Gallup also wrote the following:
Over three-quarters of Americans support four of the six proposals in the June 15-16 Gallup survey. In addition to the pathway for citizenship, increased border security wins broad public support, as do a proposal that would allow engineers and scientists who earn graduate degrees in the U.S. to remain in the country and work, and legislation that would require business owners to check the immigration status of any employee they hire.
Fewer Americans —although still a majority— would vote for a law allowing a business to hire an immigrant for an open position after unsuccessfully searching for an American willing to do the job.

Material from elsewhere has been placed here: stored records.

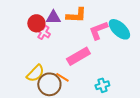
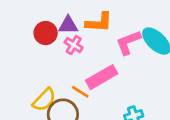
pink cross: (43, 32) -> (74, 45), moved
orange line: (62, 77) -> (80, 92), moved

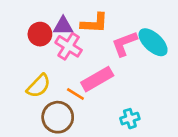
pink cross: (74, 45) -> (69, 46), size x1.4
yellow semicircle: (44, 100) -> (39, 86), moved

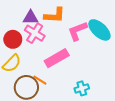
red circle: (40, 34) -> (13, 39), moved
orange line: (75, 94) -> (40, 80), moved

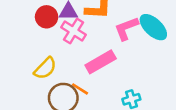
red circle: (13, 39) -> (47, 17), moved

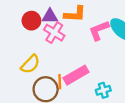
pink rectangle: (101, 62) -> (76, 75), moved
orange line: (80, 89) -> (60, 82), turned 56

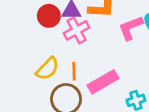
pink cross: (54, 33) -> (77, 30), turned 30
orange line: (60, 82) -> (74, 71), moved

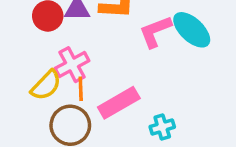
pink cross: (77, 30) -> (72, 65), moved

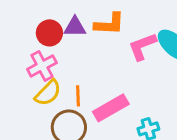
pink cross: (72, 65) -> (42, 66), moved

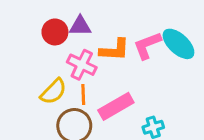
orange L-shape: (109, 24) -> (114, 50), moved
pink cross: (42, 66) -> (82, 65), moved, turned -36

This latest poll is in stark contrast to a May poll from Quinnipiac University which “found that 52 percent of registered voters nationwide believe undocumented immigrants ‘should be allowed to stay in the United States and to eventually apply for US citizenship,’ down from 59 percent…” According the reports about that poll, “30 percent said that those undocumented immigrants should be required to leave, a jump from 25 percent who said the same a month ago.”
Gallup’s latest poll also said that “Five of the six immigration policy measures receive majority support from Democrats, independents, and Republicans, despite the intense partisan wrangling in Congress over immigration reform. The exception is the proposal to vary the number of immigrants allowed into the country based on the economy, which Democrats and independents generally favor but falls short of majority Republican support.”

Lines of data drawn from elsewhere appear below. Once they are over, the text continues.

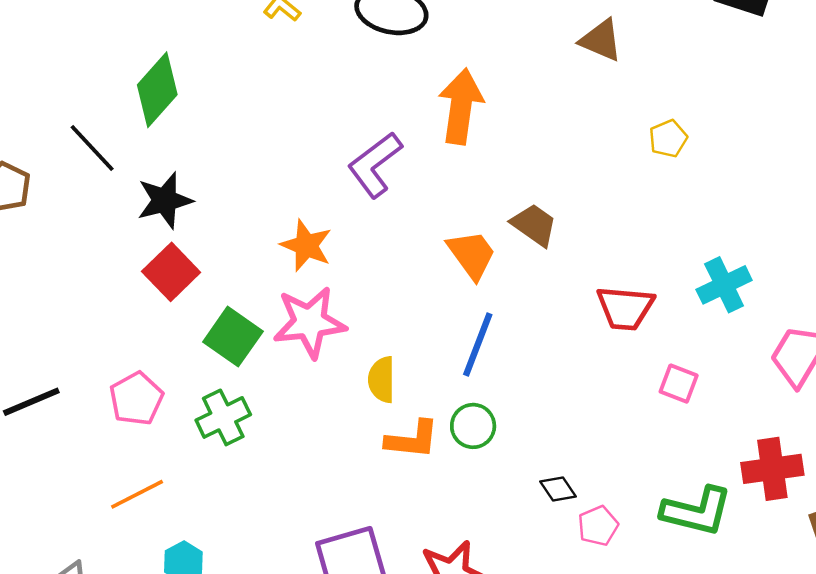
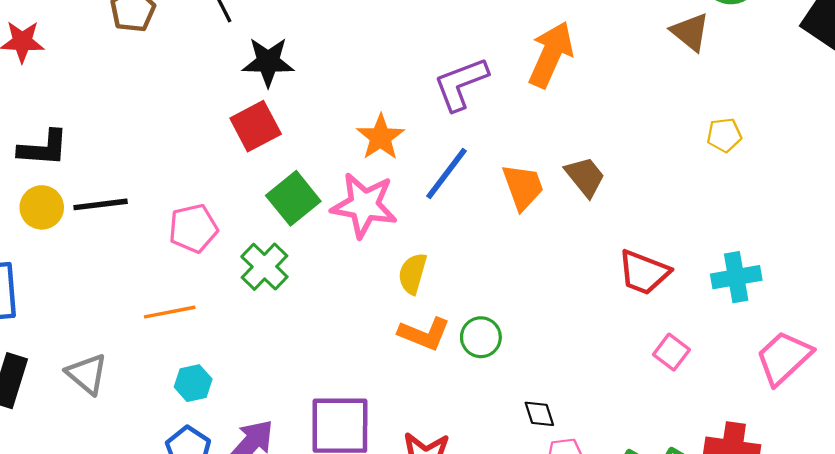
blue line: (478, 345) -> (447, 174), moved
green cross: (223, 417) -> (264, 267), turned -36

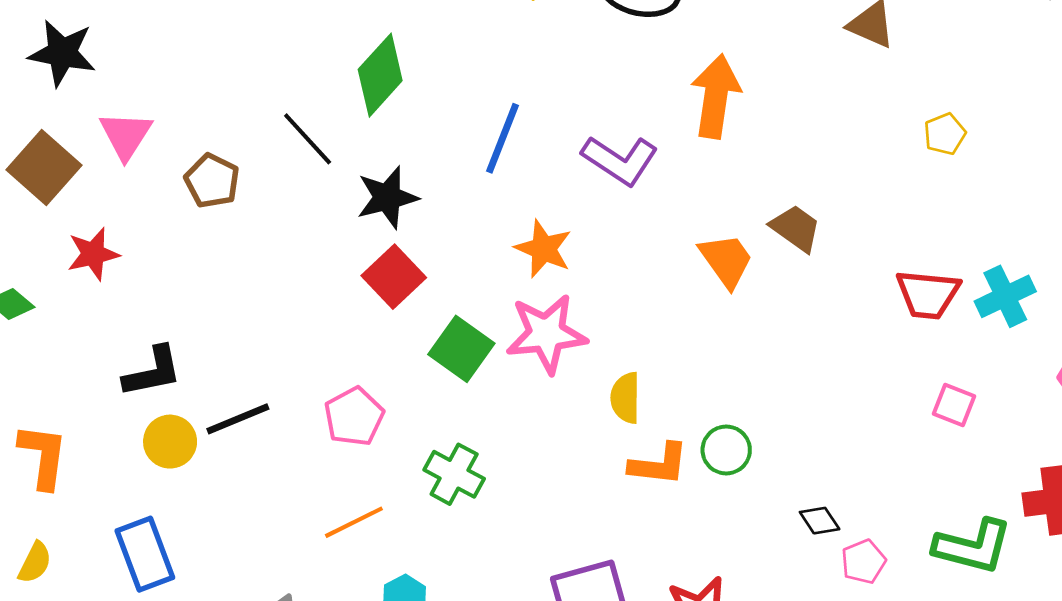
purple L-shape: (461, 84) -> (620, 160), turned -110
blue line: (447, 174) -> (502, 138), moved
green cross: (264, 267) -> (454, 474), moved
red trapezoid: (644, 272) -> (928, 294), moved

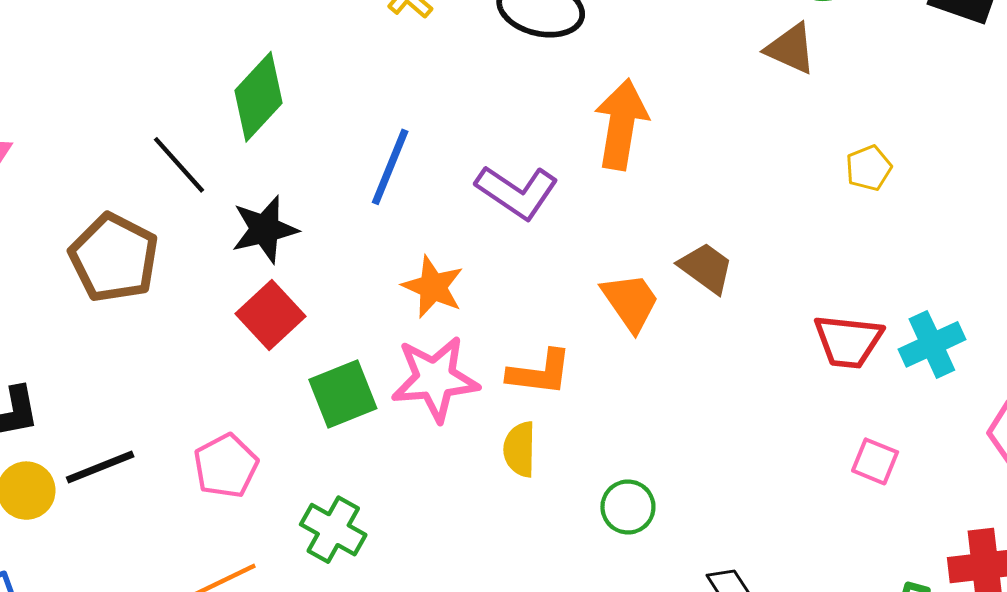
brown pentagon: (212, 181) -> (114, 258), moved, size x1.5
green square: (461, 349) -> (343, 394), turned 32
orange L-shape: (659, 464) -> (540, 373), moved

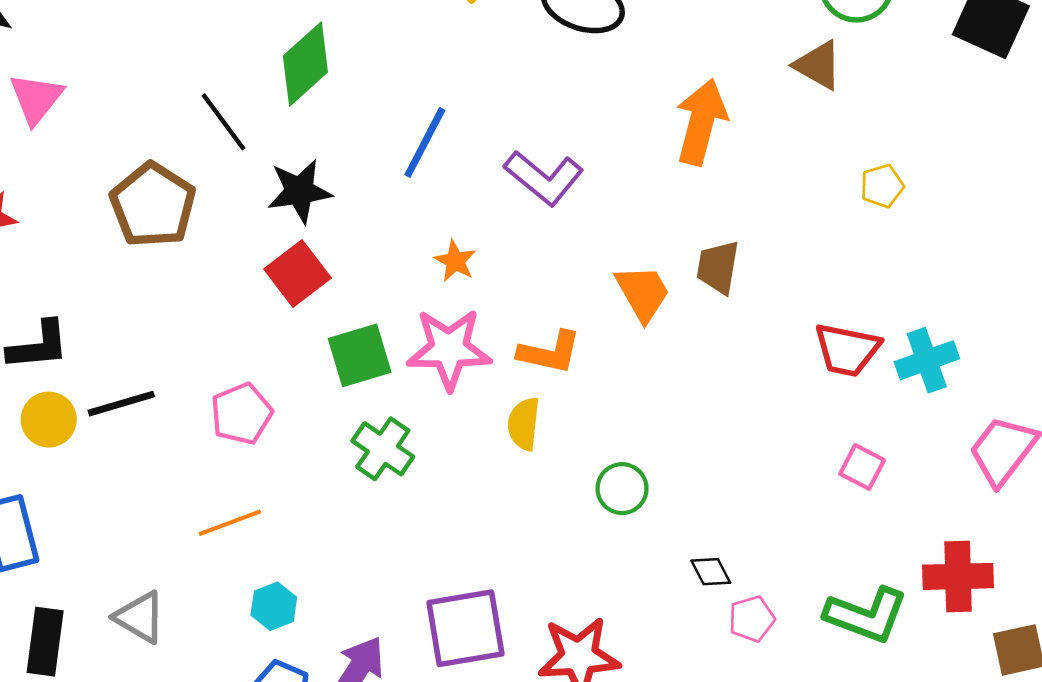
orange arrow: (621, 124) -> (701, 122), moved
brown trapezoid: (706, 268) -> (718, 267), turned -122
orange star: (433, 287) -> (455, 261), size x0.7
green cross: (333, 530) -> (383, 449), moved

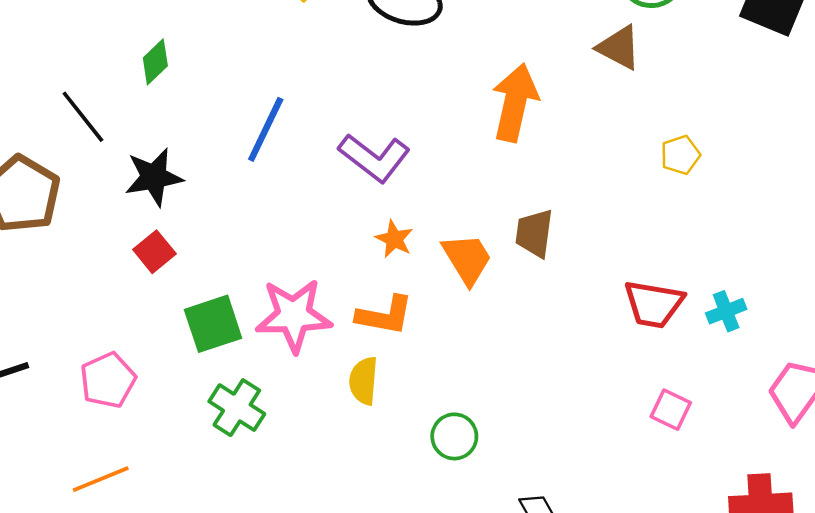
green diamond: (305, 64) -> (155, 62), size x0.6
orange star: (455, 261) -> (394, 239), moved
red square: (297, 274) -> (154, 252), size x0.7
cyan cross: (927, 360) -> (726, 311), size x0.7

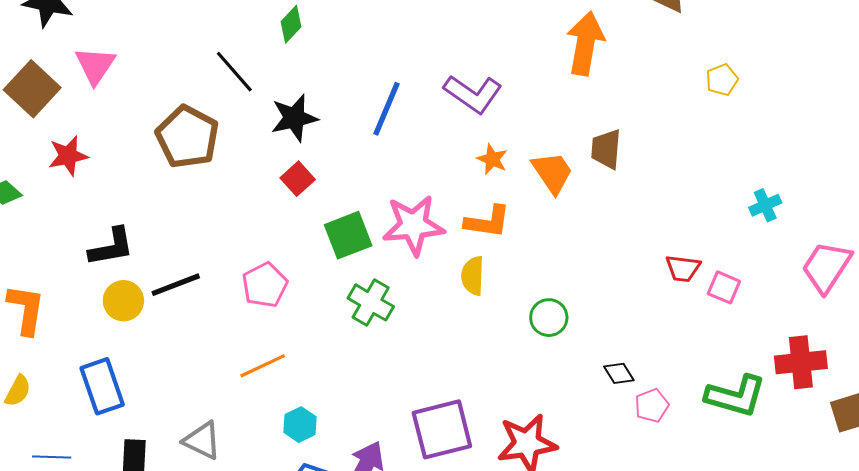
blue line: (266, 129) -> (386, 109), moved
red trapezoid: (654, 304) -> (683, 268), moved, size x0.7

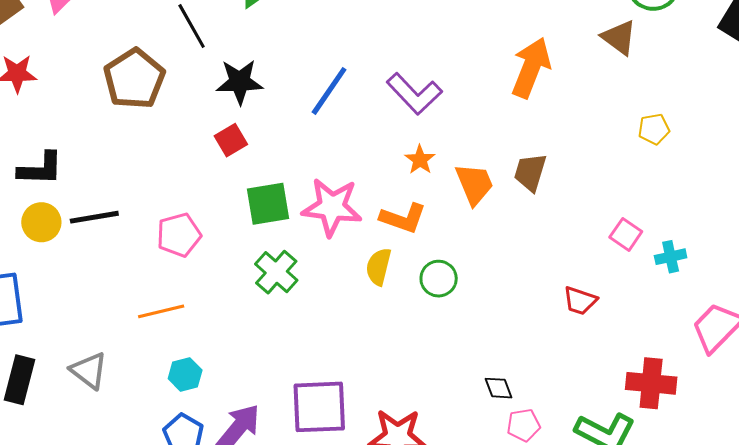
pink square: (724, 287) -> (626, 234), moved
green circle: (549, 318) -> (439, 279), moved
red cross: (801, 362) -> (651, 383), moved

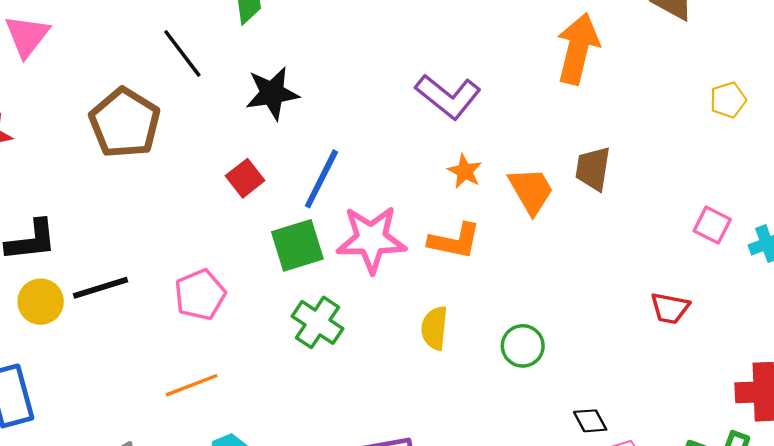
black star: (240, 82) -> (272, 93), moved
blue line: (329, 91) -> (321, 179), moved
yellow semicircle: (379, 267) -> (434, 328), moved
green circle: (439, 279) -> (523, 346), moved

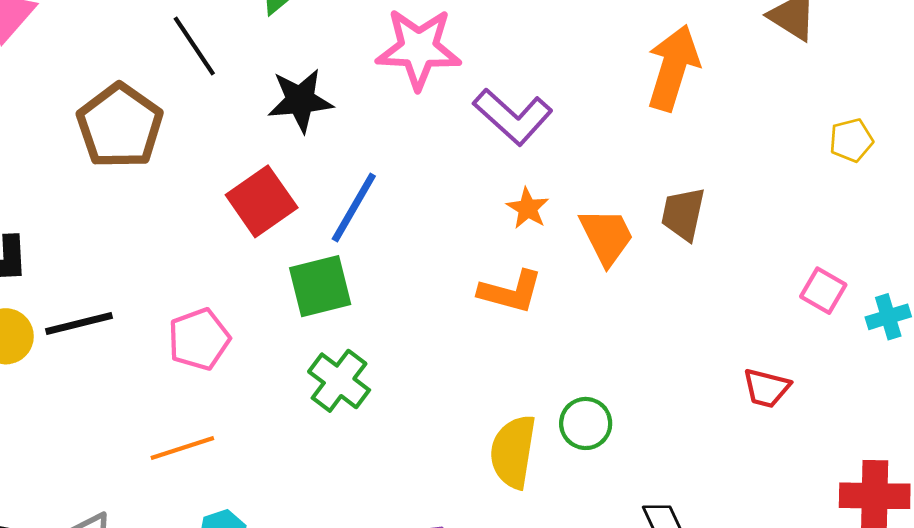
red square: (245, 178) -> (262, 201), size x1.5
pink star: (371, 239) -> (419, 49), moved
yellow semicircle: (434, 328) -> (513, 452), moved, size x1.4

Gallup continued: “The largest difference between Democrats’ and Republicans’ views is found on the proposed measure requiring employers to check the status of employees they hire: 90% of Republicans support this, compared with 74% of Democrats — a 16-percentage-point gap. Further, while 81% of Democrats support increasing the resources provided to the Border Patrol, Republicans, at 95%, support it almost universally.”

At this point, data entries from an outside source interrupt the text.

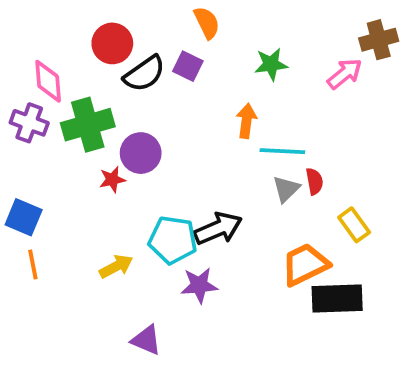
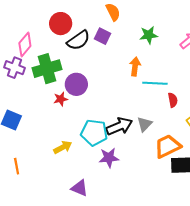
pink diamond: (48, 81) -> (25, 44), turned 45
gray triangle: (286, 189) -> (144, 124), moved
orange line: (33, 264) -> (17, 166), moved

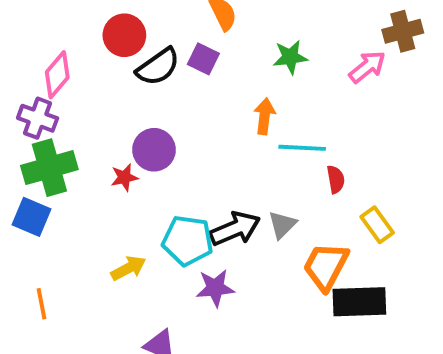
green cross: (47, 69) -> (49, 168), moved
orange trapezoid: (168, 146) -> (326, 266), turned -36

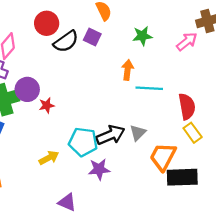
purple circle: (154, 150) -> (27, 89), moved
red semicircle: (336, 179) -> (187, 107), moved, size x1.6

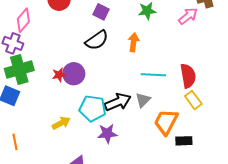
black semicircle: (66, 42) -> (97, 40), moved
cyan line: (149, 88) -> (153, 75), moved
purple circle: (27, 89) -> (74, 74), moved
black rectangle: (182, 177) -> (184, 141), size x0.6

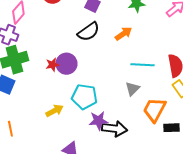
orange arrow: (134, 42) -> (123, 34), turned 48
black arrow: (118, 102) -> (114, 129), moved, turned 30

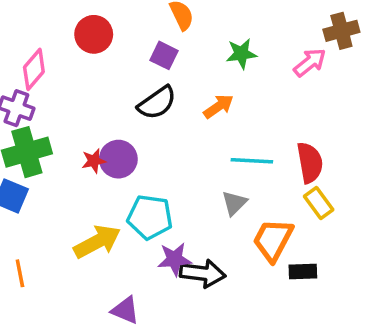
yellow arrow: (54, 111) -> (97, 242), size x1.5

As for implications about the poll, Gallup wrote:
A majority of Americans support each of six different immigration reform proposals when asked about them individually in a referendum format. However — as was seen in the debate over the Affordable Care Act — support for proposed legislation as a whole and support for its constituent parts can sometimes differ. Therefore, although Americans’ widespread support for the six immigration proposals seems to suggest they would favor the type of bill the Senate is currently debating, this may not necessarily be the case.
Additionally, controversies in Congress have arisen not just over the bill’s specific provisions, but also over the order in which the provisions become law, with some legislators insisting that the border security goals must be reached before other components of the bill kick in.